Task goal -> Among the records below, find each line containing the word "refeições" and copy it.
** Opening Source information block **
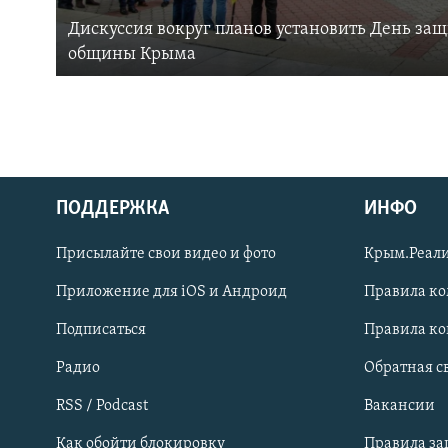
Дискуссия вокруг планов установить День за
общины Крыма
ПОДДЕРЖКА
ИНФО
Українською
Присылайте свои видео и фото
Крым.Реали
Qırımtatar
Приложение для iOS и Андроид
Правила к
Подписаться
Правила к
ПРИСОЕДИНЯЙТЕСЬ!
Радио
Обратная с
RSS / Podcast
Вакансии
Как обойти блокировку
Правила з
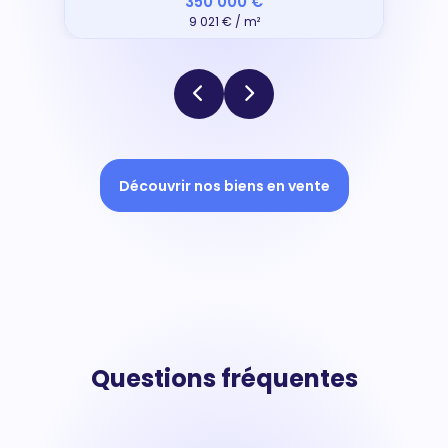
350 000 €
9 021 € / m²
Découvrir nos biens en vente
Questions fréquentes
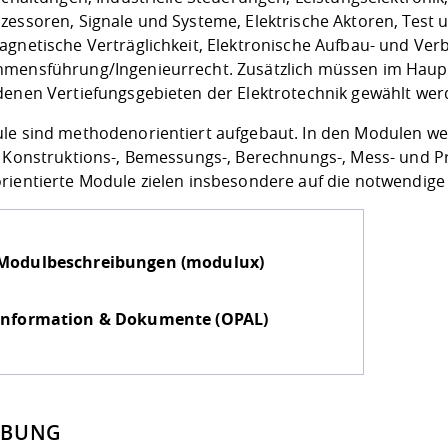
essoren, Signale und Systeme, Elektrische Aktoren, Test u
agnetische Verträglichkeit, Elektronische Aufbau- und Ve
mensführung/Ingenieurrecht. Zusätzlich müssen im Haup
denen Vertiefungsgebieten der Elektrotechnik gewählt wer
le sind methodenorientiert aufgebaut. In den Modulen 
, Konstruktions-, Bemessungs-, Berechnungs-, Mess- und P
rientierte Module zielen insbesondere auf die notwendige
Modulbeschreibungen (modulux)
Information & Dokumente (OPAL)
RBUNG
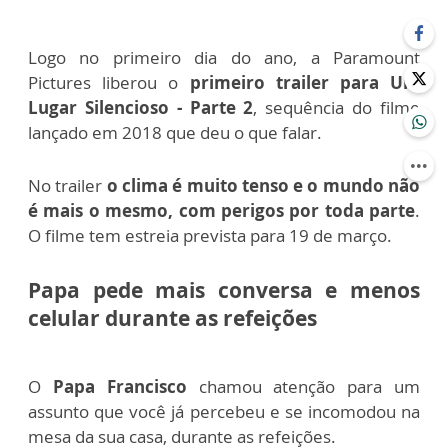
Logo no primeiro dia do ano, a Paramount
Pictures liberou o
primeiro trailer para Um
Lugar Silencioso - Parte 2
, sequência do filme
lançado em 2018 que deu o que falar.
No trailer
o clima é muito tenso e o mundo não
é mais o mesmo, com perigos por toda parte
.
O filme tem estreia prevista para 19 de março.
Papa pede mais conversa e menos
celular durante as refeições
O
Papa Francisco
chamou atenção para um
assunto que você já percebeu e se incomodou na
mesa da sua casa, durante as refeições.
** Closing Source information block **
** Opening Source information block **
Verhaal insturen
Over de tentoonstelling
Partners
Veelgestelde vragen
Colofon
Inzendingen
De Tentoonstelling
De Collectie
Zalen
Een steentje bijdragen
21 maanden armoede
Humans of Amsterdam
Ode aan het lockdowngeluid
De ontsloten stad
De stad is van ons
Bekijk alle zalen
** Closing Source information block **
Exercise result ->
celular durante as refeições
mesa da sua casa, durante as refeições.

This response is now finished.